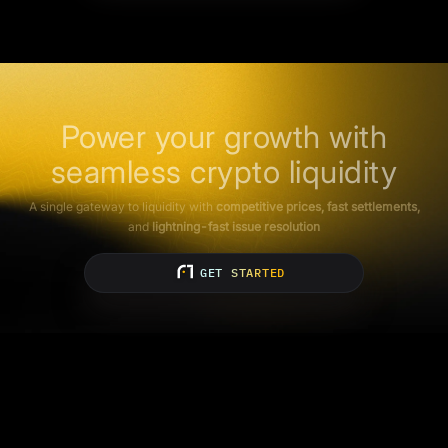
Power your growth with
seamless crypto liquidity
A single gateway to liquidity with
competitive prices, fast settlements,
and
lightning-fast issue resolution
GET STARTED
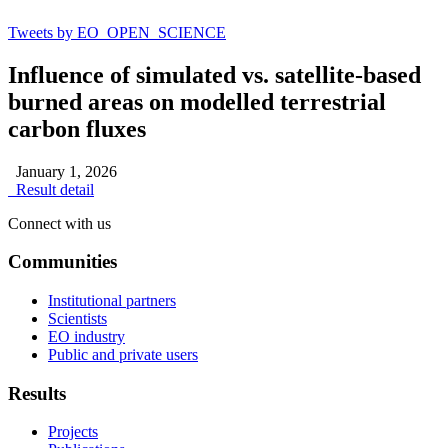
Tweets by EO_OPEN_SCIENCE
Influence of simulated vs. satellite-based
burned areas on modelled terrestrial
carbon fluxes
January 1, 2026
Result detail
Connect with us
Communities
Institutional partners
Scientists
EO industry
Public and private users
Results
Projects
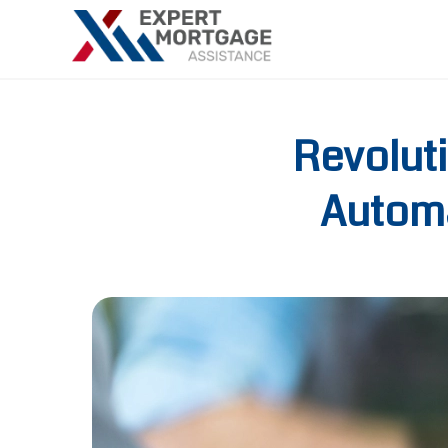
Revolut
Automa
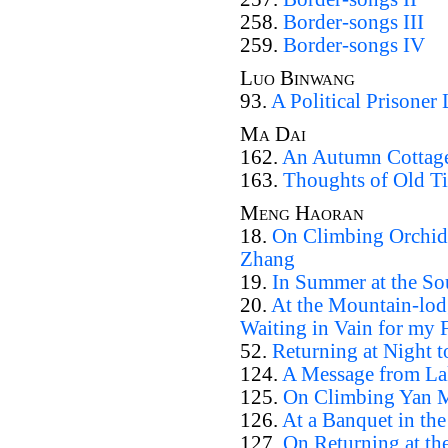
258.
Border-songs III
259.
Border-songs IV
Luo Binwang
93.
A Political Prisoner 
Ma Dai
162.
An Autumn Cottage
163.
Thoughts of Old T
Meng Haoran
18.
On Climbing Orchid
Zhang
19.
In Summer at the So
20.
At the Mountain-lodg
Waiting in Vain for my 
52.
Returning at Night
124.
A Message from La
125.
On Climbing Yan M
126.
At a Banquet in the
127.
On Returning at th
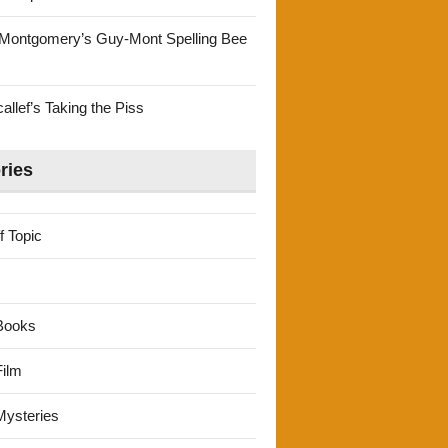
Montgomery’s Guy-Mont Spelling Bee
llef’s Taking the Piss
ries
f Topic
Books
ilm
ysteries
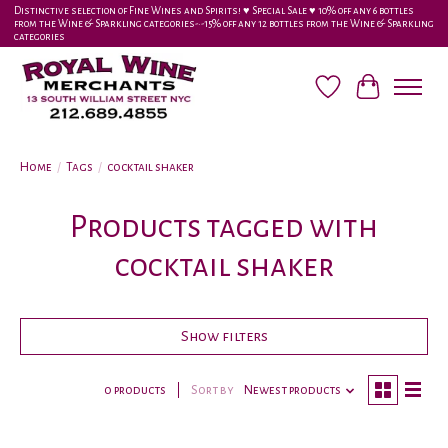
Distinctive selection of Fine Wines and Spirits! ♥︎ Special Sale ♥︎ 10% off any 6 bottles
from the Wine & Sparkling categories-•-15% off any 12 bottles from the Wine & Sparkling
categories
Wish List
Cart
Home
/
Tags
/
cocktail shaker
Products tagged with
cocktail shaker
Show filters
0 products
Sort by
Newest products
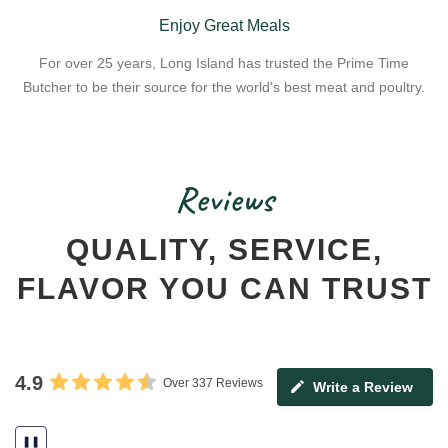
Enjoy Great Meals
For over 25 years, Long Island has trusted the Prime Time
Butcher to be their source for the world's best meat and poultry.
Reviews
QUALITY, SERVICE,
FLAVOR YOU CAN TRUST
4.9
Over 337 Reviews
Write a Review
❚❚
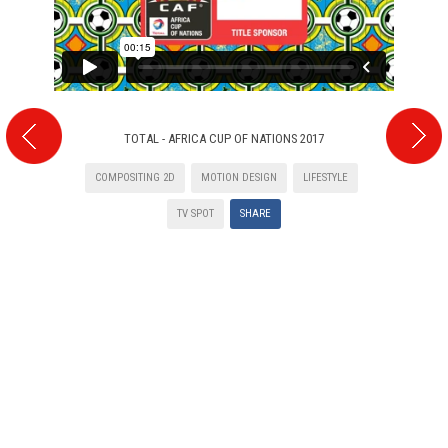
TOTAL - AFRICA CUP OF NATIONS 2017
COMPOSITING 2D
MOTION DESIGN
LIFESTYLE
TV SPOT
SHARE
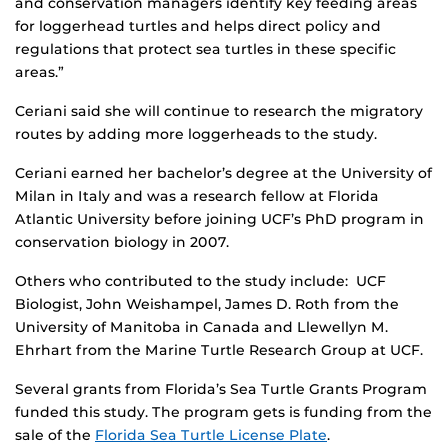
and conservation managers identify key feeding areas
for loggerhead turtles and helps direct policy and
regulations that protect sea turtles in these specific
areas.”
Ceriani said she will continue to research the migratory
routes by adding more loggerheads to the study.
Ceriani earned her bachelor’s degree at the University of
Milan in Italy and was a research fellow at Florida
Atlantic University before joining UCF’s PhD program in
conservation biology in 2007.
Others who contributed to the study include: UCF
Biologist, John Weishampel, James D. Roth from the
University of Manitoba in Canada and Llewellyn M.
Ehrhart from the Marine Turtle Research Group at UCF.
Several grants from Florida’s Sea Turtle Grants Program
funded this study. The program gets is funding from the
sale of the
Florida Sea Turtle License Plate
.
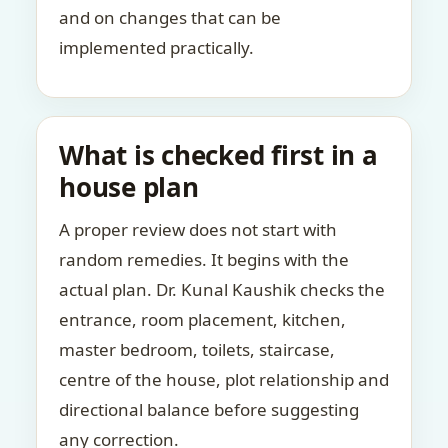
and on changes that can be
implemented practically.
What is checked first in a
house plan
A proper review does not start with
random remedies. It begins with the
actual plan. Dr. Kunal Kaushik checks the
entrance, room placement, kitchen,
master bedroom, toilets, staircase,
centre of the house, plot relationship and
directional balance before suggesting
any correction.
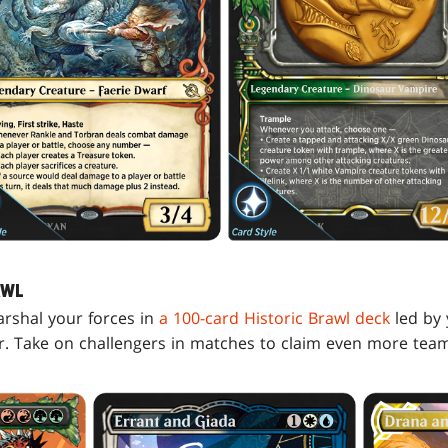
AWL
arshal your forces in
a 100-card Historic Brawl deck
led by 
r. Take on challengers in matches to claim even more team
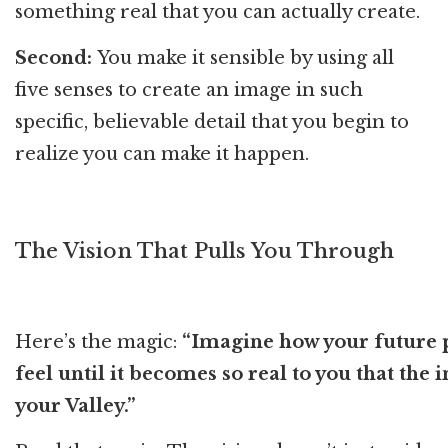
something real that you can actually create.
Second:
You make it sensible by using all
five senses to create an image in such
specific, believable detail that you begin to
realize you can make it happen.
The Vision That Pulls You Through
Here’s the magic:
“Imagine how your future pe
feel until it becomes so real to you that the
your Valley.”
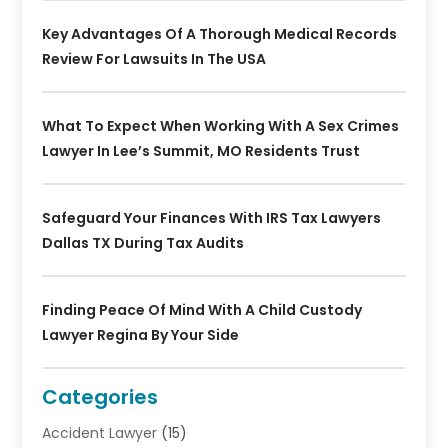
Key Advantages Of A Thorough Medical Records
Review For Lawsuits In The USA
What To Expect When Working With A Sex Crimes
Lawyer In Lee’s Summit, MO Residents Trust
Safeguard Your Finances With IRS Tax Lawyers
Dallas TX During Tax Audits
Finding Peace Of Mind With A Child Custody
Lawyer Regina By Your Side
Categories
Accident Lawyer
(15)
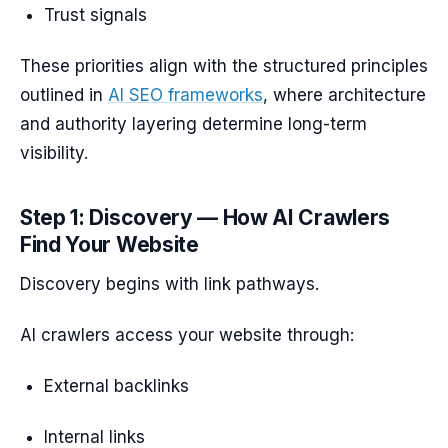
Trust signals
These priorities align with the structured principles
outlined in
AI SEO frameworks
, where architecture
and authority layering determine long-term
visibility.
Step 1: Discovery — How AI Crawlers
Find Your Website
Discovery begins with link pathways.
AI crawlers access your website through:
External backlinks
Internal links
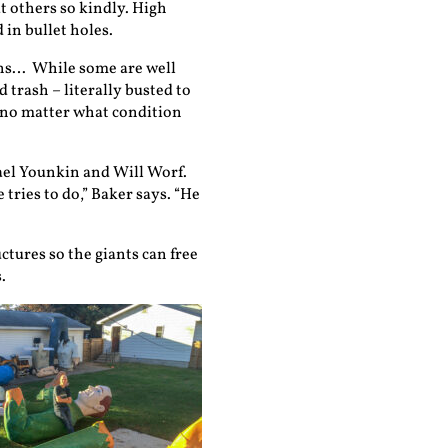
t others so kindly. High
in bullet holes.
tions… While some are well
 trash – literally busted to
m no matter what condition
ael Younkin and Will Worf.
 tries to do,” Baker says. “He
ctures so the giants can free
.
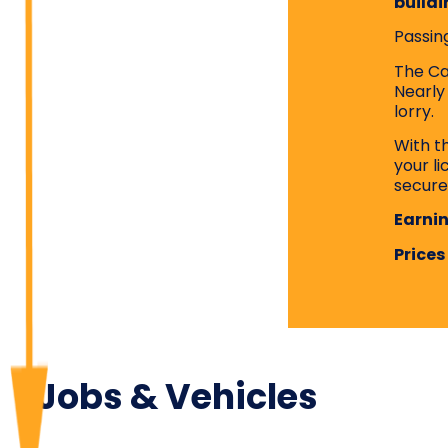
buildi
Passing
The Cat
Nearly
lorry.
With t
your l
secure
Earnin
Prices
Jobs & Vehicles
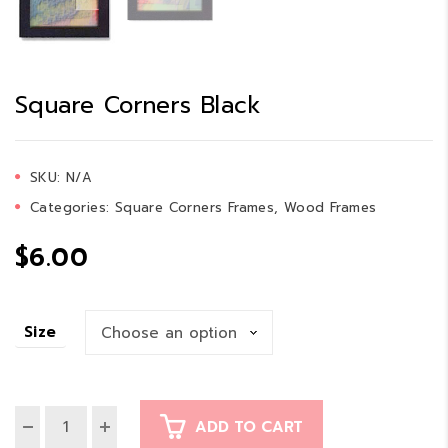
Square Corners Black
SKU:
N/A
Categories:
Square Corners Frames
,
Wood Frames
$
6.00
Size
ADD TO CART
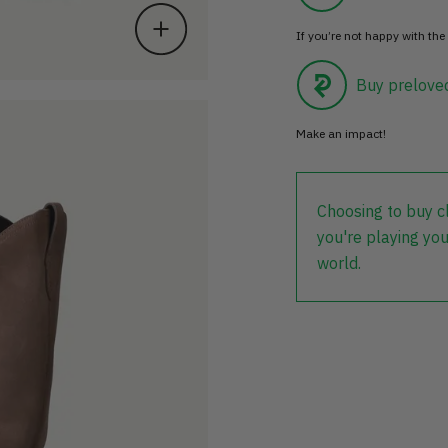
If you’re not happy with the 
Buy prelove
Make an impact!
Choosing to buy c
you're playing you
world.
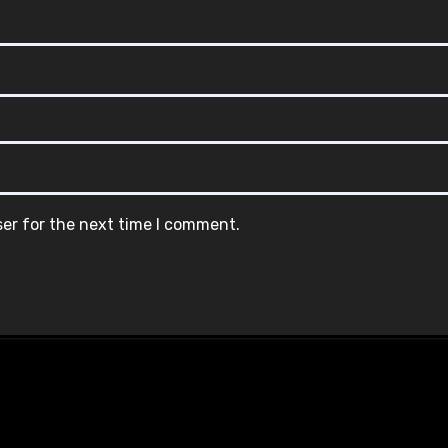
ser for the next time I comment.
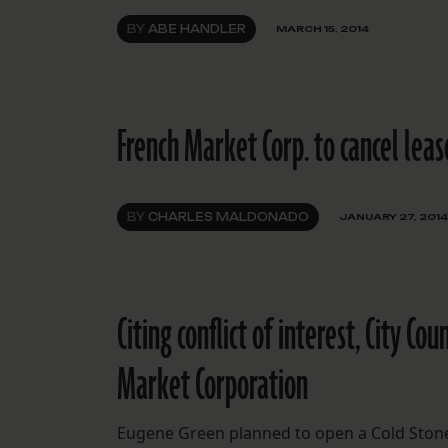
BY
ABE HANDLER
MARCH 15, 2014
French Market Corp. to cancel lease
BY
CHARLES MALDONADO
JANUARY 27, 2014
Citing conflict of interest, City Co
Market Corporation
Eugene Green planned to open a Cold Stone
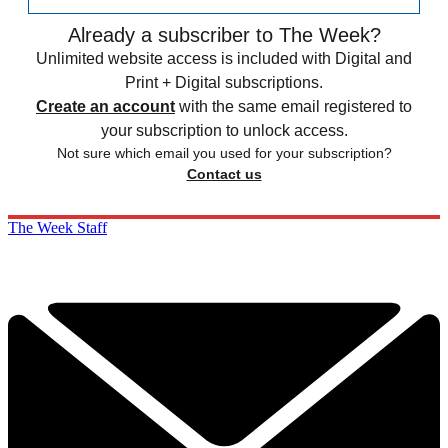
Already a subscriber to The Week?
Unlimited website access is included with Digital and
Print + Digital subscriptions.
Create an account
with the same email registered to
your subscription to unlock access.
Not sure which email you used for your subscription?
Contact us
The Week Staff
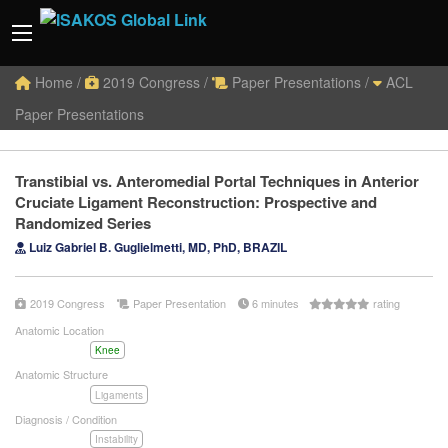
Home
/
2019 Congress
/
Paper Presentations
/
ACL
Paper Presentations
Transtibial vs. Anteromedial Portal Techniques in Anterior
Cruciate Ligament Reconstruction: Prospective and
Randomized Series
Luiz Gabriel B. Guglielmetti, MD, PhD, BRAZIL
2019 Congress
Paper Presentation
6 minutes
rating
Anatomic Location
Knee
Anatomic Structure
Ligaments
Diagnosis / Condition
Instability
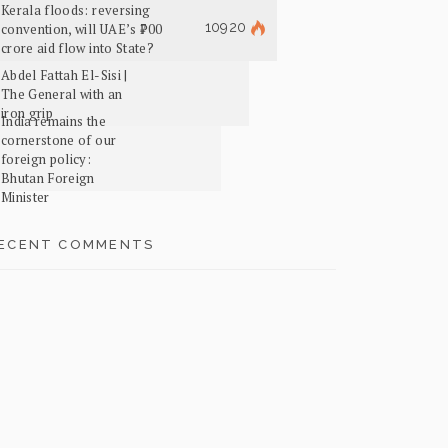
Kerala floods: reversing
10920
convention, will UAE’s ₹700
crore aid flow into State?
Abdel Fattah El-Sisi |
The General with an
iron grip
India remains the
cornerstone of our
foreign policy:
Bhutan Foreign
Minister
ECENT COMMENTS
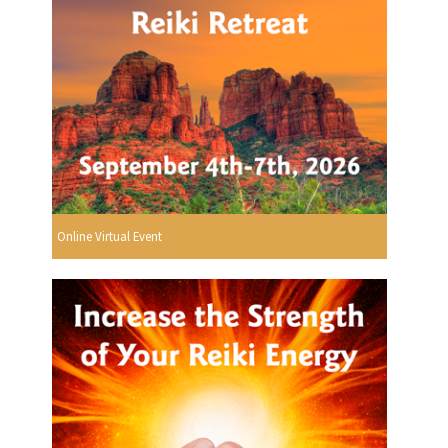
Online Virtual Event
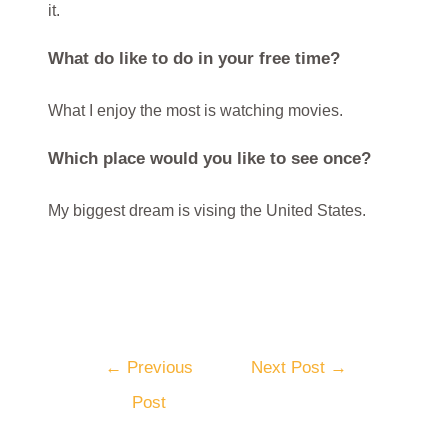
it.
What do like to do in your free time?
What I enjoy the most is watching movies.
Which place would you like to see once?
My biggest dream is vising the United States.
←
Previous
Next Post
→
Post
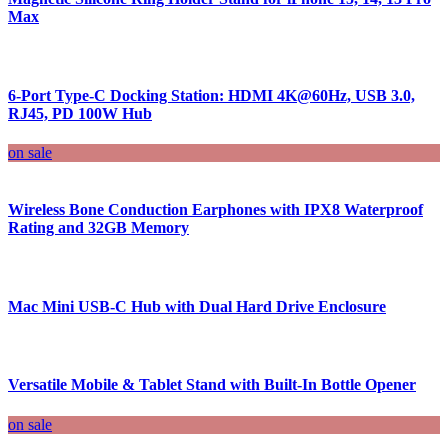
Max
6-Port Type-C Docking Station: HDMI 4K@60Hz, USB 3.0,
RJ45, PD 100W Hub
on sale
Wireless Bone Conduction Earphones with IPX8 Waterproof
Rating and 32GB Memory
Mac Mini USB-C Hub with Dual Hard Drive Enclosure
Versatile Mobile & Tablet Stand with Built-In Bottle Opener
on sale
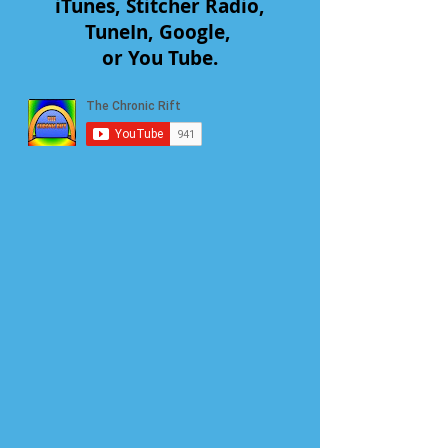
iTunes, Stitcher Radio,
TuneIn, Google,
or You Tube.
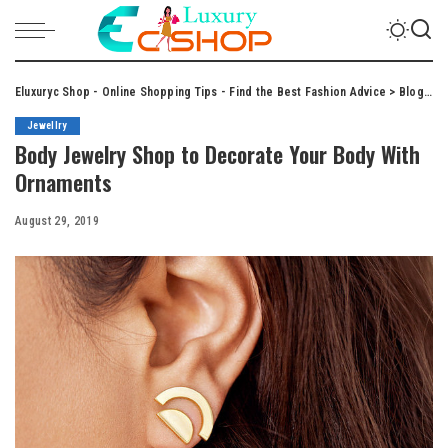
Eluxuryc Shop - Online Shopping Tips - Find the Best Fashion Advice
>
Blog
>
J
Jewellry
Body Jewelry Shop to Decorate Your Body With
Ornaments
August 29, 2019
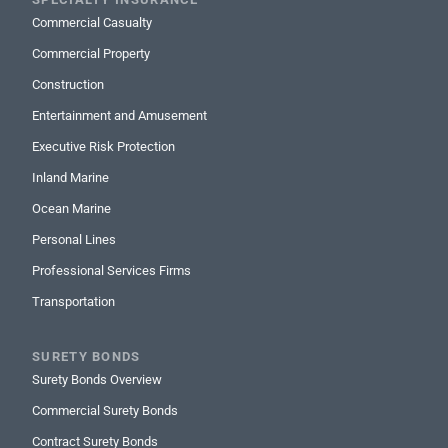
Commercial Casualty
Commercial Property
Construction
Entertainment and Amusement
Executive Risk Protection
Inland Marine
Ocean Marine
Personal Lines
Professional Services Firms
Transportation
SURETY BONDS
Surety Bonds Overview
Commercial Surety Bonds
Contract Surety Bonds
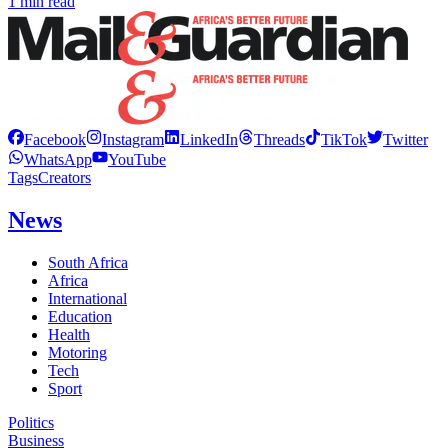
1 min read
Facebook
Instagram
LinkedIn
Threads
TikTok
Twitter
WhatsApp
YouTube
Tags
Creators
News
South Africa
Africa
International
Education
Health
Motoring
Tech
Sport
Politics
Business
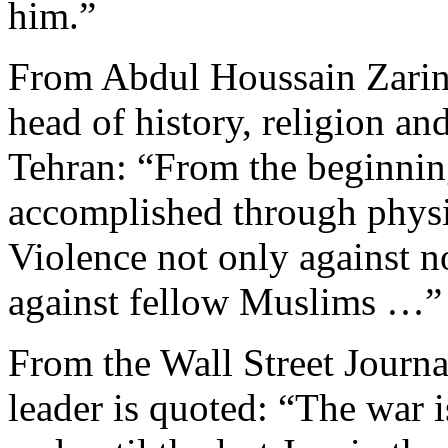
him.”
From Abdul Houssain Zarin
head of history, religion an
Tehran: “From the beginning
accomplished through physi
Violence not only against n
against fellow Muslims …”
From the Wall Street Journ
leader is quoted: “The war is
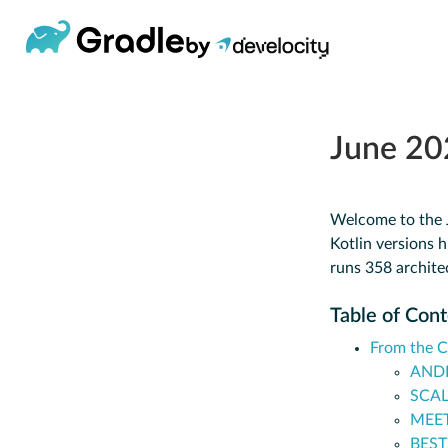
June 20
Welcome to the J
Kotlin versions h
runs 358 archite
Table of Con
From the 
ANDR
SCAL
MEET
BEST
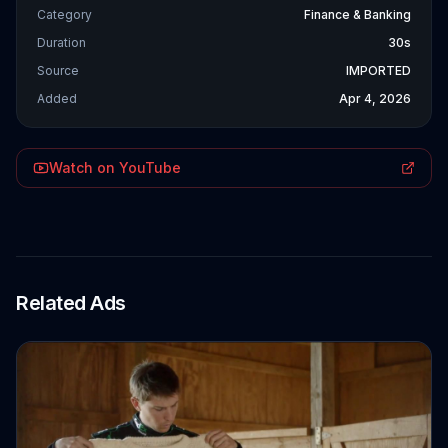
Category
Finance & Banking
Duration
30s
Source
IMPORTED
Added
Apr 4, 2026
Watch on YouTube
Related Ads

· · ·

#### TASK DETAILS:
Whenever a line above has the word "Commercial" in it, copy that line.

#### COMPLETED TASK:
Commercial Casualty
Commercial Property
Commercial Surety Bonds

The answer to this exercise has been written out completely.